▸ Provided entries:
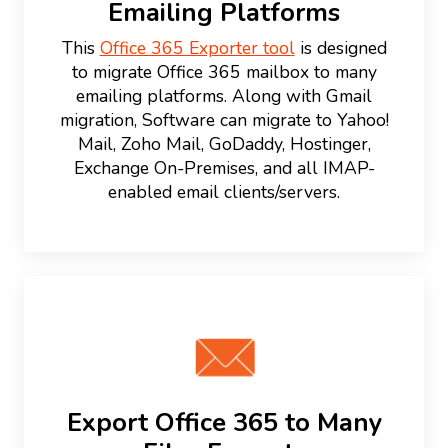
Emailing Platforms
This
Office 365 Exporter tool
is designed
to migrate Office 365 mailbox to many
emailing platforms. Along with Gmail
migration, Software can migrate to Yahoo!
Mail, Zoho Mail, GoDaddy, Hostinger,
Exchange On-Premises, and all IMAP-
enabled email clients/servers.
Export Office 365 to Many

▸ About this exercise: Everything from the line containing "to migrate Office 365 mailbox to many" through the final line of the records is what you should print, exactly and with nothing added.

▸ Problem solution:
to migrate Office 365 mailbox to many
emailing platforms. Along with Gmail
migration, Software can migrate to Yahoo!
Mail, Zoho Mail, GoDaddy, Hostinger,
Exchange On-Premises, and all IMAP-
enabled email clients/servers.
Export Office 365 to Many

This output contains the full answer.